Taiwan redesigned its passport to avoid confusion with Chinese citizens

The inscription “Republic of China” has become much smaller.

Left is the old version, right is the new Photo by David Chang, EPA

Taiwan introduced the design of a new passport, with the word “Taiwan” increased and the inscription “Republic of China” reduced. Previously, it was applied in large letters at the top of the document, and now it is inscribed in a circle around the coat of arms.

According to the government of Taiwan, the redesign was needed to avoid confusion between the citizens of the People’s Republic of China (mainland China) and the Republic of China (Taiwan).
The need to change the design arose during the coronavirus pandemic. Taiwanese Foreign Minister Joseph Wu said at a press conference that the countries imposed the same restrictions on Taiwanese citizens as they did for Chinese citizens, believing that they were from the same country.

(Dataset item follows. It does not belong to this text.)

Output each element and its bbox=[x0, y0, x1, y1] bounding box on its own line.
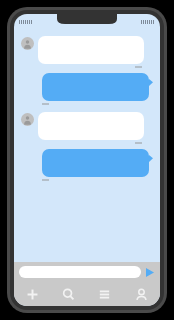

Forbes notes that the passport confusion has arisen “long ago.” Airport officials and border guards often deny entry to Taiwanese citizens when they de facto qualify for entry. According to the Henley Passport Index , Taiwan residents can travel visa-free to 146 countries, including the UK, the US and the EU. With a Chinese passport, you can enter 74 countries without a visa, while in these countries you need an entry permit.

In 1949, after the civil war in China, the communists declared the mainland the People’s Republic of China, while the nationalists fled to Taiwan and named it the Republic of China. Since then, Taiwan has governed itself independently, has its own army and currency, but most countries do not recognize it. Beijing insists that Taiwan is its province.